Minnesota Dental Research Center for Biomaterials and Biomechanics (MDRCBB), School of Dentistry, University of Minnesota, MN 55455, USA.
Acta Biomater. 2014 Jan;10(1):375-83. doi: 10.1016/j.actbio.2013.08.034. Epub 2013 Sep 3.
Oral biofilms can degrade the components in dental resin-based composite restorations, thus compromising marginal integrity and leading to secondary caries. This study investigates the mechanical integrity of the dentin-composite interface challenged with multi-species oral biofilms.

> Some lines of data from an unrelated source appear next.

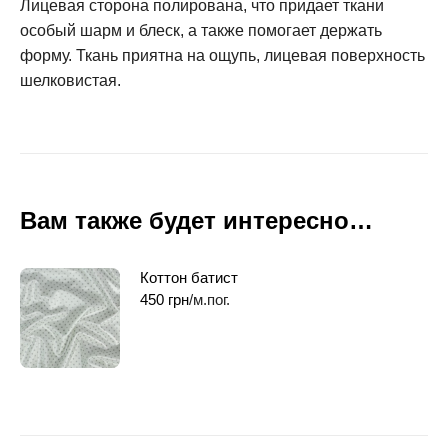
Лицевая сторона полирована, что придает ткани
особый шарм и блеск, а также помогает держать
форму. Ткань приятна на ощупь, лицевая поверхность
шелковистая.
Вам также будет интересно…
Коттон батист
450
грн
/м.пог.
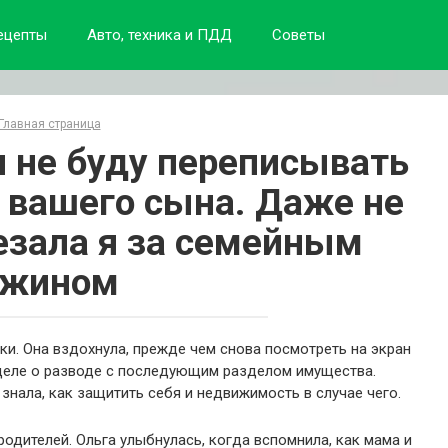
ецепты
Авто, техника и ПДД
Советы
Главная страница
 я не буду переписывать
а вашего сына. Даже не
резала я за семейным
ужином
ки. Она вздохнула, прежде чем снова посмотреть на экран
деле о разводе с последующим разделом имущества.
знала, как защитить себя и недвижимость в случае чего.
одителей. Ольга улыбнулась, когда вспомнила, как мама и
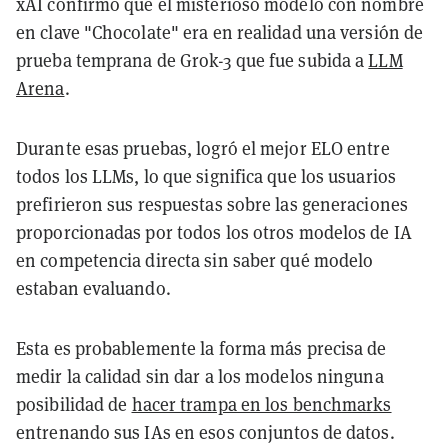
xAI confirmó que el misterioso modelo con nombre
en clave "Chocolate" era en realidad una versión de
prueba temprana de Grok-3 que fue subida a
LLM
Arena
.
Durante esas pruebas, logró el mejor ELO entre
todos los LLMs, lo que significa que los usuarios
prefirieron sus respuestas sobre las generaciones
proporcionadas por todos los otros modelos de IA
en competencia directa sin saber qué modelo
estaban evaluando.
Esta es probablemente la forma más precisa de
medir la calidad sin dar a los modelos ninguna
posibilidad de
hacer trampa en los benchmarks
entrenando sus IAs en esos conjuntos de datos.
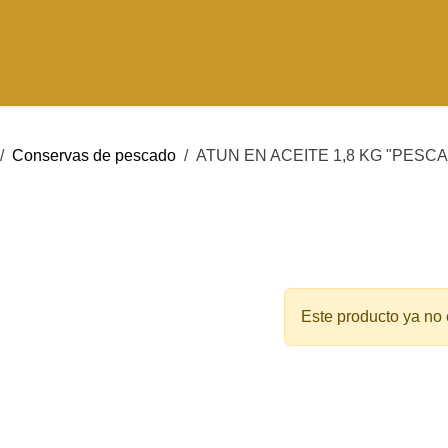
INICIO
NOSOTROS
PRODUCTOS
vas
Conservas de pescado
ATUN EN ACEITE 1,8 KG 
ATUN EN A
"PESCAMA
Este producto ya n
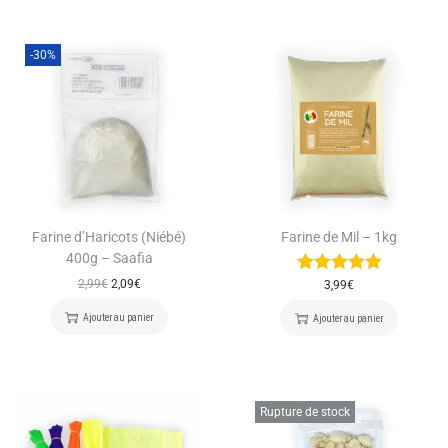
-30%
Farine d’Haricots (Niébé)
Farine de Mil – 1kg
400g – Saafia
2,99
€
2,09
€
3,99
€
Ajouter au panier
Ajouter au panier
Rupture de stock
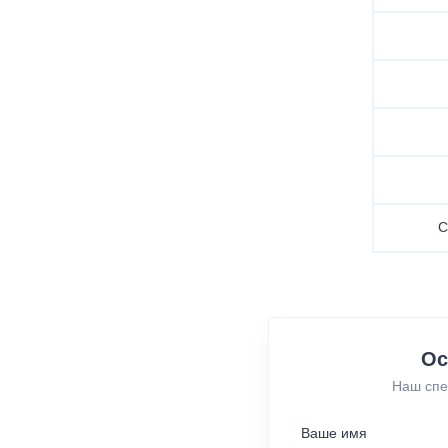
С
Ос
Наш спе
Ваше имя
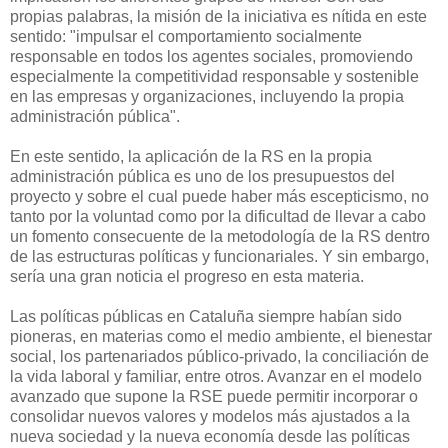
propias palabras, la misión de la iniciativa es nítida en este
sentido: "impulsar el comportamiento socialmente
responsable en todos los agentes sociales, promoviendo
especialmente la competitividad responsable y sostenible
en las empresas y organizaciones, incluyendo la propia
administración pública".
En este sentido, la aplicación de la RS en la propia
administración pública es uno de los presupuestos del
proyecto y sobre el cual puede haber más escepticismo, no
tanto por la voluntad como por la dificultad de llevar a cabo
un fomento consecuente de la metodología de la RS dentro
de las estructuras políticas y funcionariales. Y sin embargo,
sería una gran noticia el progreso en esta materia.
Las políticas públicas en Cataluña siempre habían sido
pioneras, en materias como el medio ambiente, el bienestar
social, los partenariados público-privado, la conciliación de
la vida laboral y familiar, entre otros. Avanzar en el modelo
avanzado que supone la RSE puede permitir incorporar o
consolidar nuevos valores y modelos más ajustados a la
nueva sociedad y la nueva economía desde las políticas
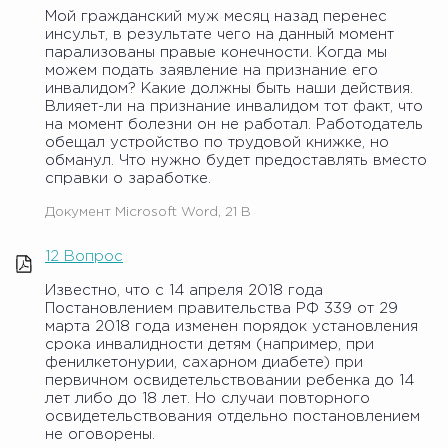
Мой гражданский муж месяц назад перенес
инсульт, в результате чего на данный момент
парализованы правые конечности. Когда мы
можем подать заявление на признание его
инвалидом? Какие должны быть наши действия.
Влияет-ли на признание инвалидом тот факт, что
на момент болезни он не работал. Работодатель
обещал устройство по трудовой книжке, но
обманул. Что нужно будет предоставлять вместо
справки о заработке.
Документ Microsoft Word, 21 B
12 Вопрос
Известно, что с 14 апреля 2018 года
Постановлением правительства РФ 339 от 29
марта 2018 года изменен порядок установления
срока инвалидности детям (например, при
фенилкетонурии, сахарном диабете) при
первичном освидетельствовании ребенка до 14
лет либо до 18 лет. Но случаи повторного
освидетельствования отдельно постановлением
не оговорены.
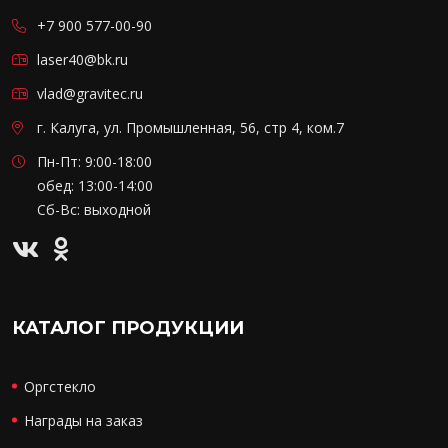
+7 900 577-00-90
laser40@bk.ru
vlad@gravitec.ru
г. Калуга, ул. Промышленная, 56, стр 4, ком.7
Пн-Пт: 9:00-18:00
обед: 13:00-14:00
Сб-Вс: выходной
КАТАЛОГ ПРОДУКЦИИ
Оргстекло
Награды на заказ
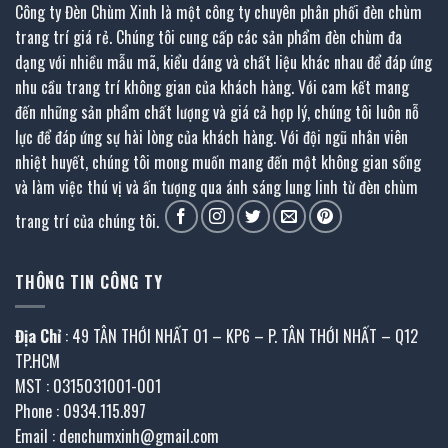
Công ty Đèn Chùm Xinh là một công ty chuyên phân phối đèn chùm
trang trí giá rẻ. Chúng tôi cung cấp các sản phẩm đèn chùm đa
dạng với nhiều mẫu mã, kiểu dáng và chất liệu khác nhau để đáp ứng
nhu cầu trang trí không gian của khách hàng. Với cam kết mang
đến những sản phẩm chất lượng và giá cả hợp lý, chúng tôi luôn nỗ
lực để đáp ứng sự hài lòng của khách hàng. Với đội ngũ nhân viên
nhiệt huyết, chúng tôi mong muốn mang đến một không gian sống
và làm việc thú vị và ấn tượng qua ánh sáng lung linh từ đèn chùm
trang trí của chúng tôi.
THÔNG TIN CÔNG TY
Địa Chỉ
: 49 TÂN THỚI NHẤT 01 – KP6 – P. TÂN THỚI NHẤT – Q12
TP.HCM
MST : 0315031001-001
Phone : 0934.115.897
Email : denchumxinh@gmail.com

While most studies used single-species biofilms, the present study used a more realistic, diverse biofilm model produced directly from plaques collected from donors with a history of early childhood caries. Dentin-composite disks were made using bovine incisor roots filled with Z100(TM) or Filtek(TM) LS (3M ESPE). The disks were incubated for 72 h in paired CDC biofilm reactors, using a previously published protocol. One reactor was pulsed with sucrose, and the other was not. A sterile saliva-only control group was run with sucrose pulsing. The disks were fractured under diametral compression to evaluate their interfacial bond strength. The surface deformation of the disks was mapped using digital image correlation to ascertain the fracture origin. Fracture surfaces were examined using scanning electron microscopy/energy-dispersive X-ray spectroscopy to assess demineralization and interfacial degradation. Dentin demineralization was greater under sucrose-pulsed biofilms, as the pH dropped <5.5 during pulsing, with LS and Z100 specimens suffering similar degrees of surface mineral loss. Biofilm growth with sucrose pulsing also caused preferential degradation of the composite-dentin interface, depending on the composite/adhesive system used. Specifically, Z100 specimens showed greater bond strength reduction and more frequent cohesive failure in the adhesive layer. This was attributed to the inferior dentin coverage by Z100 adhesive, which possibly led to a higher level of chemical and enzymatic degradation. The results suggested that factors other than dentin demineralization were also responsible for interfacial degradation. A clinically relevant in vitro biofilm model was therefore developed, which would effectively allow assessment of the degradation of the dentin-composite interface subjected to multi-species biofilm challenge.
口腔生物膜可降解牙本质树脂基复合材料修复体中的成分,从而降低边缘完整性,并导致继发龋。本研究调查了经多物种口腔生物膜挑战后的牙本质-复合材料界面的机械完整性。虽然大多数研究使用单物种生物膜,但本研究使用了一种更现实、更具多样性的生物膜模型,该模型直接来自于有早期儿童龋病史的供体斑块中培养。使用牛切牙根填充 Z100(TM)或 Filtek(TM) LS(3M ESPE)制成牙本质-复合材料圆盘。使用先前发表的方案,将圆盘在配对的 CDC 生物膜反应器中孵育 72 小时。一个反应器用蔗糖脉冲,另一个则不用。用蔗糖脉冲运行无菌唾液对照。将圆盘在直径压缩下断裂,以评估其界面结合强度。使用数字图像相关技术对圆盘的表面变形进行映射,以确定断裂起源。使用扫描电子显微镜/能量色散 X 射线光谱法检查断裂表面,以评估脱矿质和界面降解。在蔗糖脉冲生物膜下,牙本质脱矿化更大,因为脉冲过程中 pH 值降至 <5.5,LS 和 Z100 标本的表面矿物质损失相似。用蔗糖脉冲进行生物膜生长还导致了复合材料-牙本质界面的优先降解,具体取决于使用的复合材料/胶粘剂系统。具体而言,Z100 标本显示出更大的结合强度降低和更频繁的胶粘剂层内聚性失效。这归因于 Z100 胶粘剂对牙本质的覆盖不足,这可能导致更高水平的化学和酶降解。结果表明,界面降解的原因除了牙本质脱矿化之外还有其他因素。因此,开发了一种临床相关的体外生物膜模型,该模型可有效地评估多物种生物膜挑战下牙本质-复合材料界面的降解情况。